By Deanna Baker
I keep hearing about having "backup equipment" in my captioning home office. What exactly does that mean?
Excellent question! This could have various meanings depending on the captioning company standards, but here is a list of basics. I would categorize these items as the backups you would need to successfully go on air should any of your usual equipment fail. For instance, if you are prepping to go on air and one of these items fails, for whatever reason, you can turn to your backup immediately and continue with your broadcast.
I'll simply list what you need to have backups for and the possible reasons why. You would be wise to have duplicates of the following:
- Steno writer, realtime cable, power supply, and cords or cables (which can be chewed through by domestic animals).
- Computer — CPU, monitor, and a cable for the monitor (in case one gets chewed through or frazzled). Yes, a notebook computer is usable, as long as information is kept current daily on both systems.
- External modem and cable, preferably two. Two, because as quirky as encoders are, modems are just as quirky — some work with some encoders; some don't. An internal modem could be a backup, but newer internal modems do not knock down to the 1,200 or 2,400 baud rate that is necessary to connect to the encoders.
- Phone lines — two hard-wired as a minimum — one for data, one for audio.
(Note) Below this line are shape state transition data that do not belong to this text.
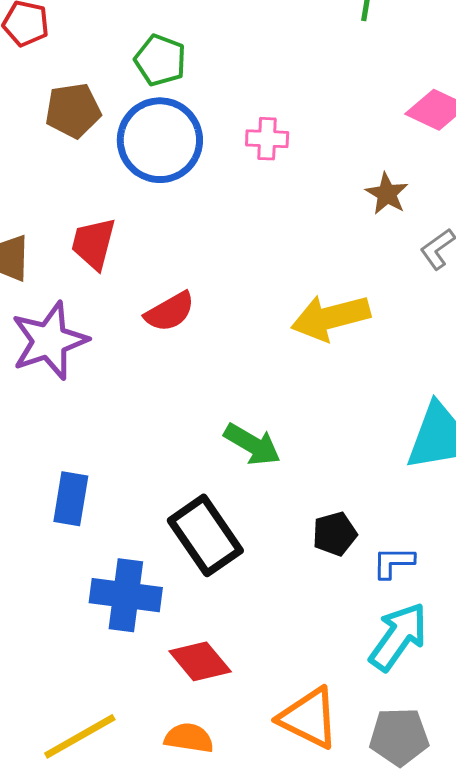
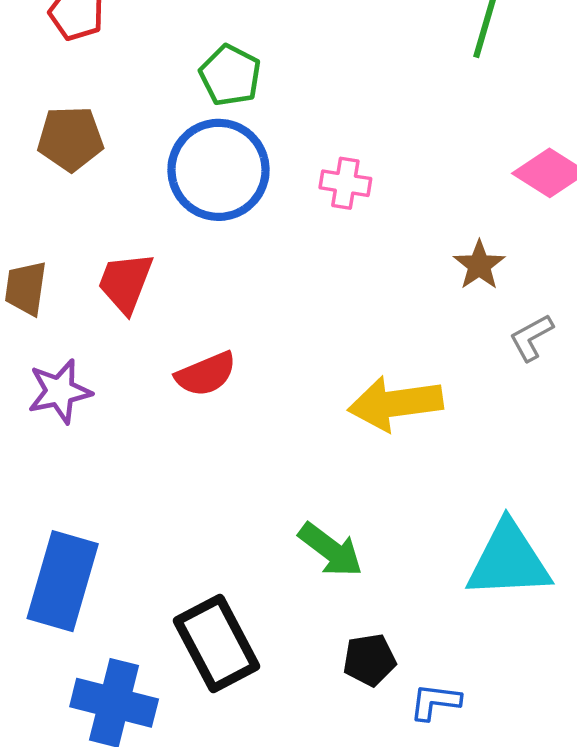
brown pentagon: (73, 111) -> (70, 139), moved
purple star: (49, 341) -> (60, 391), size x0.7
green arrow: (252, 444) -> (331, 550), moved
blue rectangle: (71, 499) -> (63, 581), size x1.5

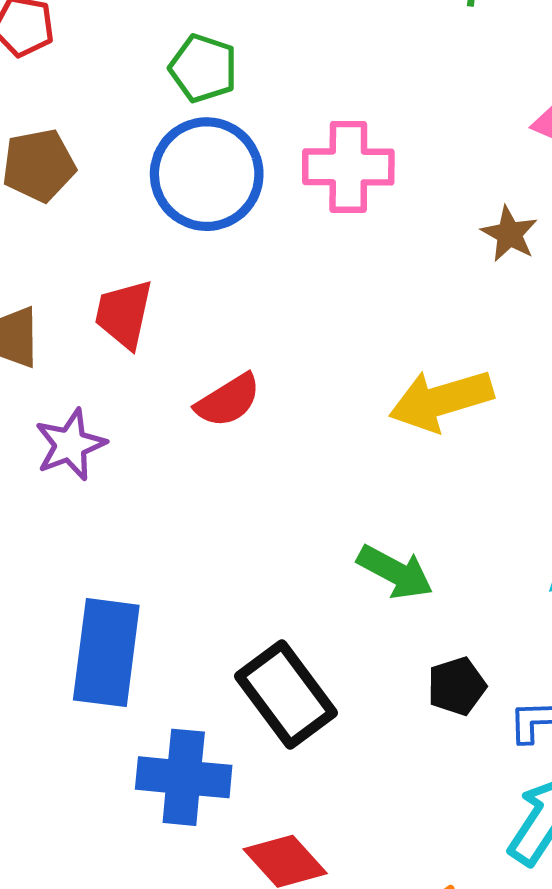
pink cross: (345, 183) -> (348, 167), size x1.6

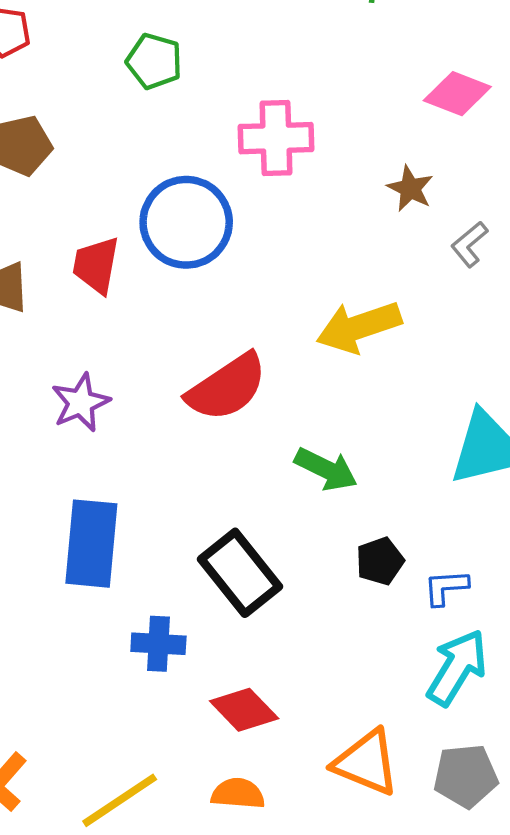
blue circle: (207, 174) -> (186, 222), moved
red semicircle: (228, 400) -> (227, 387), moved, size x1.5
purple star: (70, 445) -> (81, 403), moved
blue cross: (184, 777) -> (158, 644), size x0.7

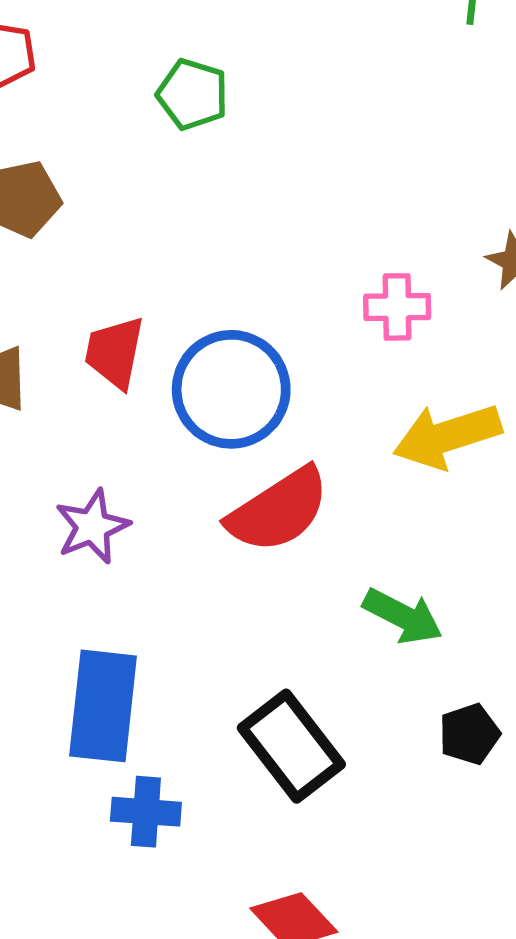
pink cross: (276, 138) -> (397, 307), moved, size x0.7
blue circle: (186, 222) -> (231, 389), moved
blue cross: (158, 644) -> (146, 812), moved

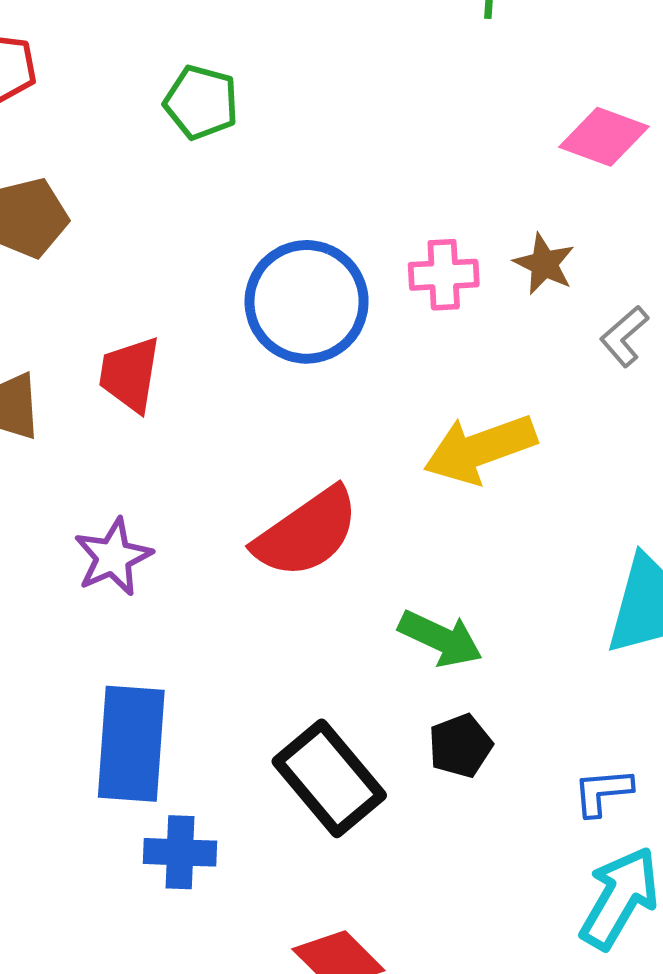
pink cross: (397, 307) -> (444, 275), moved
blue circle: (231, 389) -> (307, 302), moved
black pentagon: (469, 734) -> (460, 746), moved

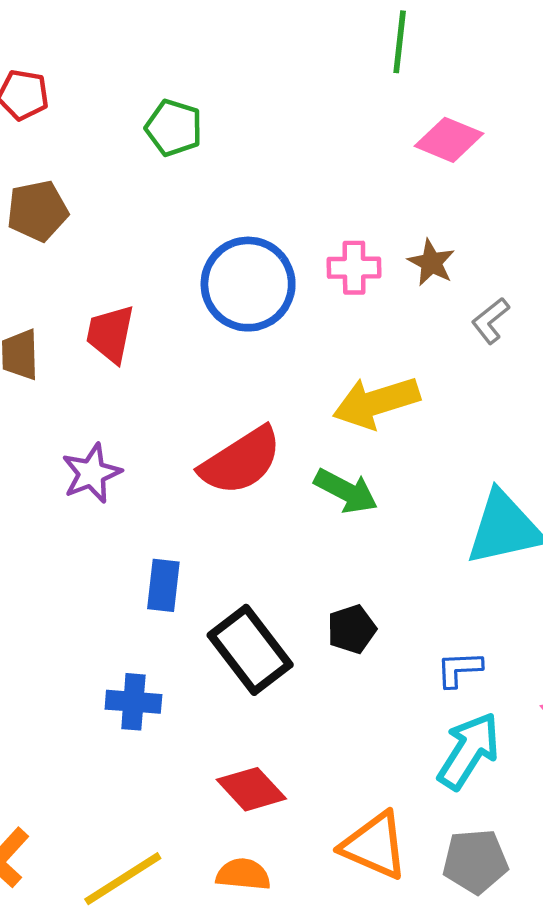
pink diamond: (604, 137) -> (449, 140), moved
green arrow: (440, 639) -> (346, 491), moved
blue rectangle: (131, 744) -> (163, 585), moved, size x0.6

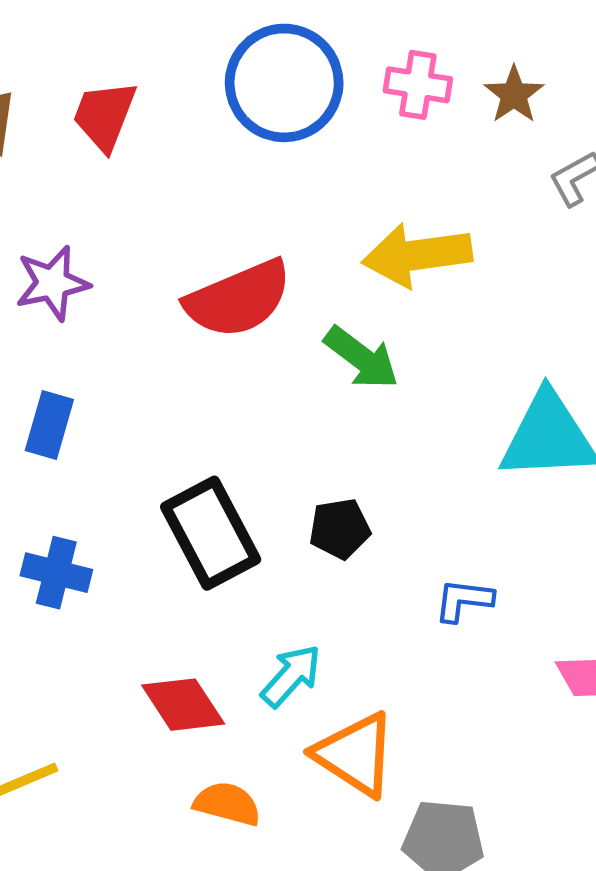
blue rectangle: (163, 585) -> (49, 425), moved
cyan arrow: (469, 751) -> (291, 676), moved, size x0.7
orange triangle: (375, 846) -> (355, 754), moved
orange semicircle: (243, 874) -> (227, 804), moved

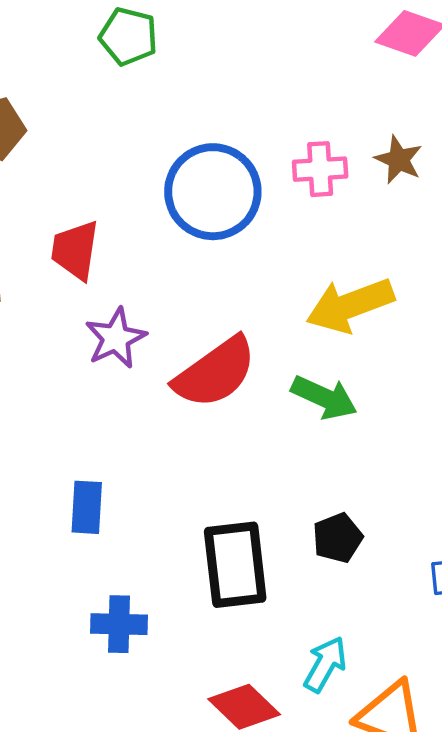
purple star: (52, 283) -> (116, 338), moved
black rectangle: (211, 533) -> (235, 565), turned 34

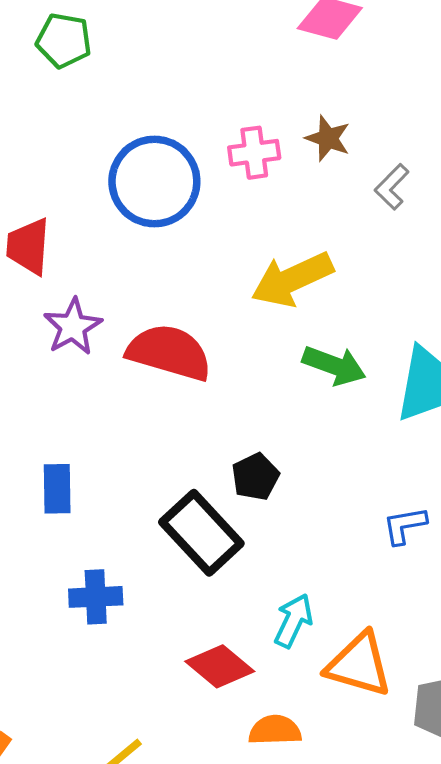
red semicircle: (215, 373) -> (169, 352), turned -124
green arrow: (324, 397) -> (334, 365), moved
black pentagon: (338, 538) -> (255, 477), moved
black rectangle: (235, 565) -> (201, 533), turned -32

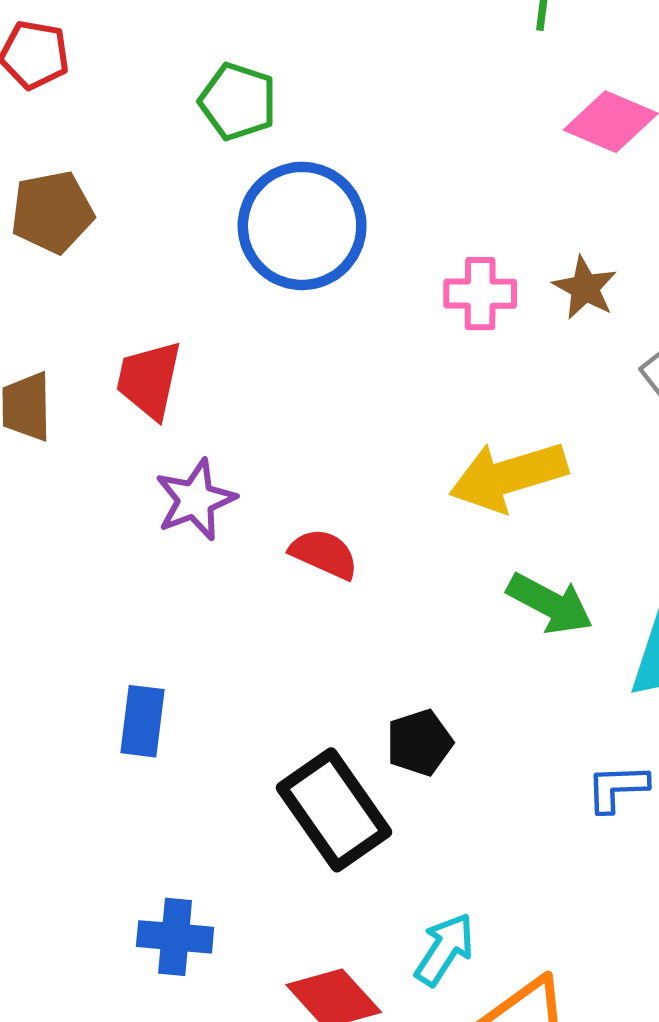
blue circle: (154, 182) -> (302, 226), moved
red semicircle: (169, 352) -> (324, 554), size x0.6
blue L-shape: (405, 525) -> (617, 788), moved
blue cross: (96, 597) -> (175, 937), moved

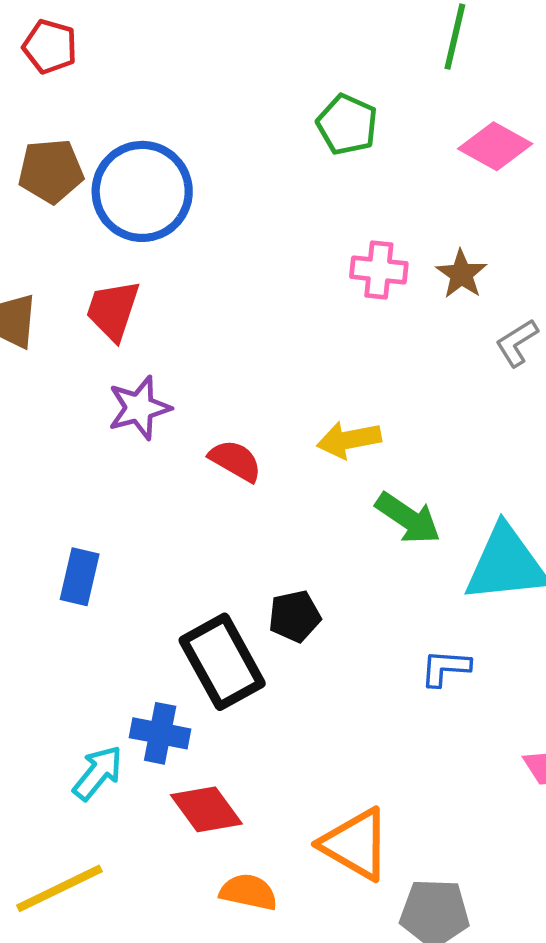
green pentagon: (238, 102) -> (347, 125), moved
blue circle: (302, 226) -> (142, 191), moved
yellow arrow: (508, 476) -> (349, 440), moved, size x0.7
blue cross: (175, 937) -> (160, 733), moved
cyan arrow: (445, 949) -> (98, 773), moved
You also need a phone line, such as cell phone, so either the station or the captioning company can contact you for whatever reason. Having another phone line is a good investment, even if it's the cell phone of someone who lives with you.
- Telephone with multiple lines. Also necessary to have is a backup that requires no electricity in case the power goes out. You want the phone line to still be intact so you can stay connected to the station with data and audio.
- Backup headset and amplifier for your telephone to be used for audio-only programs because cords can fail, fray, or get kinked. Also, you need backup phone cables going from your phone to the wall, because those, again, can be chewed through.
- Uninterrupted power source (UPS) or battery backup. You can purchase one based on the amount of time it will remain on once power is gone. You can also plug all of the above-mentioned equipment into it, including the phone. A second UPS is not absolutely necessary, because if the original fails to work, it's probably too late to save anything. But you can still plug equipment into wall sockets, and then you can purchase another UPS immediately.
- Essential information for the stations you are providing captioning for and the captioning companies you are working for; software-specific info such as dictionaries; and format/.ini files/templates, email addresses, schedules, or other vital information, if it is in electronic form and your computer goes down, needs to be available elsewhere immediately.
- Backup batteries for:
- Remote controls
- Telephone amplifier
- Atomic clocks
- Alarm clocks
- Backup internet service if DSL or cable goes down, such as free dial-up service.
Yes, all of this equipment is vital if you are going to be providing captioning services remotely. And, unfortunately, needing backups and troubleshooting problems always seem to happen at the worst time. You're under stress and anxiety, so thoroughly knowing all of your equipment is a must.
Remember that missing a broadcast can mean losing work not just for you but also for the captioning company, as well as for many other independent contractors who may rely on that work. Being 100 percent dependable makes for a successful captioning professional.